Prenez 1 Jean 2:19. Voici l’argumentation de Jean mise sous une forme logique :
Affirmation : « Ils sont sortis de chez nous, mais ils n’étaient pas des nôtres… »
Raison : « … car s’ils avaient été des nôtres, ils auraient continué avec nous. »
Conclusion : « Mais ils sont sortis, pour qu’il soit clair qu’ils ne sont pas tous des nôtres. »
Voici pourquoi ce verset est devenu problématique pour moi en tant qu’Arminien, et pourquoi j’en suis venu à le considérer comme décisif pour la sécurité éternelle du croyant : parce que la raison que donne Jean pour appuyer sa revendication est une raison que je n’aurais pas pu donner. Pourquoi pas ? Parce que la revendication centrale de ma position arminienne était que vous pouvez être vraiment « des nôtres » sans continuer avec nous. Ma conception du libre-arbitre signifiait qu’il n’y avait aucune garantie que les vrais croyants continueraient à croire jusqu’à la fin. Mais une telle affirmation détruit tout l’argument de Jean, qui affirme expressément que ceux qui sont vraiment « des nôtres » continueront avec nous.
Dans cette veine, voici deux bonnes questions à poser : « L’auteur aurait-il dit cela s’il était d’accord avec ma théologie » et « Que dirait la Bible pour falsifier ma position ? »
En bref, tous les textes ne sont pas aussi clairs les uns que les autres, mais certains sont suffisamment clairs pour être décisifs. Tout comme un piège à souris est irréductiblement complexe (on ne peut en retirer aucune des parties sans détruire sa fonction), certains passages de l’Écriture sont irréductiblement complexes (on ne peut interpréter leurs parties différemment sans détruire l’argument qu’ils avancent). Et ce genre de passages doit être prioritaire lors de la construction d’un système théologique.
Continuez à construire
J’ai dit plus tôt que les systèmes théologiques sont quelque chose que nous devrions tirer des Écritures plutôt que de l’y apporter. Mais si vous avez conclu que 1 Jean 2:19 est décisif pour ce qui concerne la sécurité éternelle du croyant, il est parfaitement légitime de lui permettre de contrôler la façon dont vous interprétez les autres passages. En effet, il serait erroné de ne pas le faire. Parce qu’à ce stade, vous avez décidé que 1 Jean 2:19 est suffisamment décisif pour établir le fait que la sécurité éternelle du croyant est une donnée non-négociable dans votre théologie.

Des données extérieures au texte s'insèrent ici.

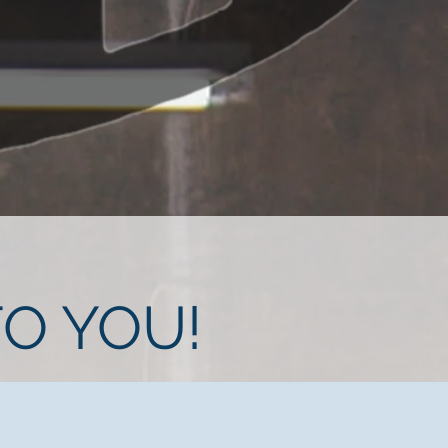
O YOU!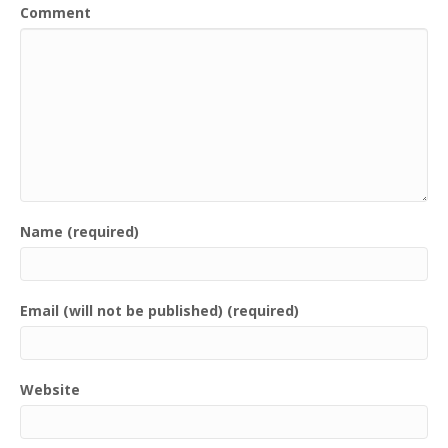
Comment
Name (required)
Email (will not be published) (required)
Website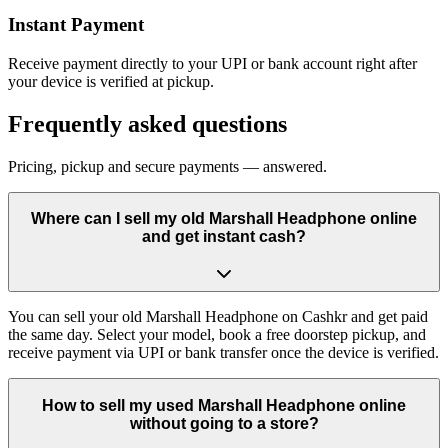
Instant Payment
Receive payment directly to your UPI or bank account right after
your device is verified at pickup.
Frequently asked questions
Pricing, pickup and secure payments — answered.
Where can I sell my old Marshall Headphone online
and get instant cash?
You can sell your old Marshall Headphone on Cashkr and get paid
the same day. Select your model, book a free doorstep pickup, and
receive payment via UPI or bank transfer once the device is verified.
How to sell my used Marshall Headphone online
without going to a store?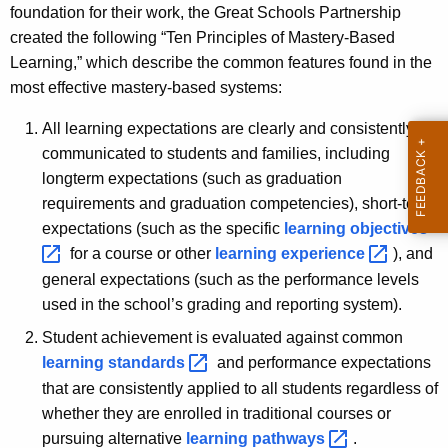
foundation for their work, the Great Schools Partnership
created the following “Ten Principles of Mastery-Based
Learning,” which describe the common features found in the
most effective mastery-based systems:
All learning expectations are clearly and consistently
communicated to students and families, including
longterm expectations (such as graduation
requirements and graduation competencies), short-term
expectations (such as the specific
learning
objectives 
for a course or other
learning
experience 
), and
general expectations (such as the performance levels
used in the school’s grading and reporting system).
Student achievement is evaluated against common
learning
standards 
and performance expectations
that are consistently applied to all students regardless of
whether they are enrolled in traditional courses or
pursuing alternative
learning
pathways 
.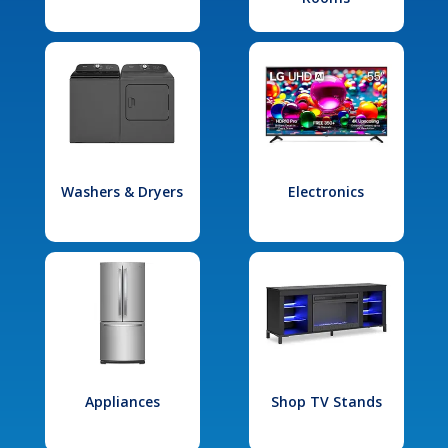
Washers & Dryers
Electronics
Appliances
Shop TV Stands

Cela ne signifie pas que vous ne pourrez jamais reconsidérer la question à la lumière d’une étude future. Nous devrions toujours être ouverts à la possibilité de nous tromper ! Nous ne sommes pas des interprètes infaillibles, après tout. Mais certaines doctrines sont plus centrales que d’autres, et toutes les conclusions ne devraient pas être modifiées aussi facilement. En attendant, contentez-vous de traiter certaines conclusions théologiques comme ce que Don Carson appelle des « non-négociables fonctionnels ». Pas gravées dans la pierre, peut-être, mais soigneusement construites et pas facilement délogées.
Nous sommes tous des théologiens, que cela nous plaise ou non. Mais avec l’aide de Dieu, nous pouvons apprendre à devenir des personnes honnêtes.